[Haskell-cafe] Re: Processing of large files

Wed Nov 3 07:51:38 EST 2004

John Goerzen writes:

 >> Given that the block-oriented approach has constant space
 >> requirements, I am fairly confident it would save memory.

 > Perhaps a bit, but not a significant amount.

I see.

 >> > [read/processing blocks] would likely just make the
 >> > code a lot more complex. [...]

 >> Either your algorithm can process the input in blocks or
 >> it cannot. If it can, it doesn't make one bit a
 >> difference if you do I/O in blocks, because your
 >> algorithm processes blocks anyway.

 > Yes it does. If you don't set block buffering, GHC will
 > call read() separately for *every* single character.

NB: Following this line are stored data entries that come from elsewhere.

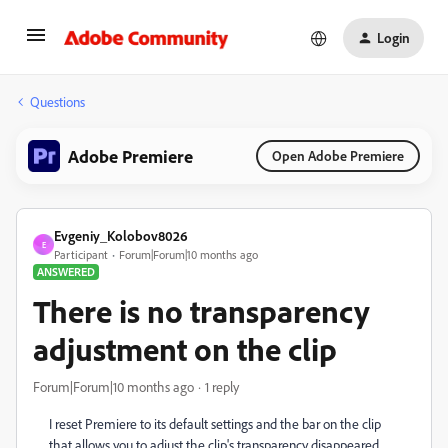
Login
Questions
Adobe Premiere
Open Adobe Premiere
Evgeniy_Kolobov8026
E
Participant
Forum|Forum|10 months ago
ANSWERED
There is no transparency
adjustment on the clip
Forum|Forum|10 months ago
1 reply
I reset Premiere to its default settings and the bar on the clip
that allows you to adjust the clip's transparency disappeared.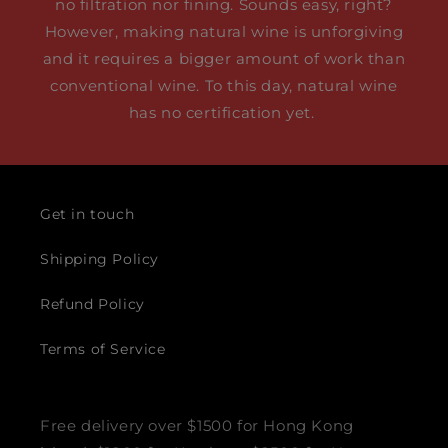
no filtration nor fining. Sounds easy, right?
However, making natural wine is unforgiving
and it requires a bigger amount of work than
conventional wine. To this day, natural wine
has no certification yet.
Get in touch
Shipping Policy
Refund Policy
Terms of Service
Free delivery over $1500 for Hong Kong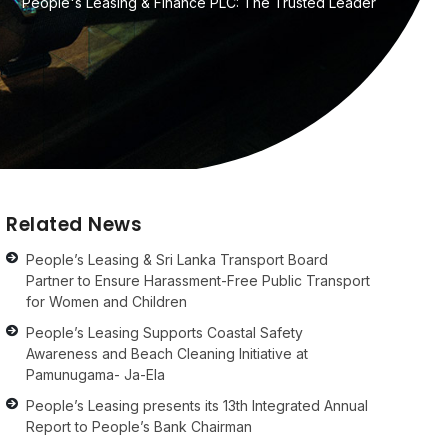
People's Leasing & Finance PLC: The Trusted Leader
Related News
People’s Leasing & Sri Lanka Transport Board
Partner to Ensure Harassment-Free Public Transport
for Women and Children
People’s Leasing Supports Coastal Safety
Awareness and Beach Cleaning Initiative at
Pamunugama- Ja-Ela
People’s Leasing presents its 13th Integrated Annual
Report to People’s Bank Chairman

I referred to the alleged complication of code, not to
whether the handle's 'BufferingMode' influences the
performance or not.

 > (I've straced stuff!)

How many read(2) calls does this code need?

  import System.IO
  import Control.Monad         ( when )
  import Foreign.Marshal.Array ( allocaArray, peekArray )
  import Data.Word             ( Word8 )

  main :: IO ()
  main = do
    h <- openBinaryFile "/etc/profile" ReadMode
    hSetBuffering h NoBuffering
    n <- fmap cast (hFileSize h)
    buf <- allocaArray n $ \ptr -> do
      rc <- hGetBuf h ptr n
      when (rc /= n) (fail "huh?")
      buf' <- peekArray n ptr :: IO [Word8]
      return (map cast buf')
    putStr buf
    hClose h

  cast :: (Enum a, Enum b) => a -> b
  cast = toEnum . fromEnum

 > It's a lot more efficient if you set block buffering in
 > your input, even if you are using interact and lines or
 > words to process it.

Of course it is. Which is why an I/O-bound algorithm should
process blocks. It's more efficient. And uses slightly less
memory, too. Although I have been told it's not a
insignificant amount.

Peter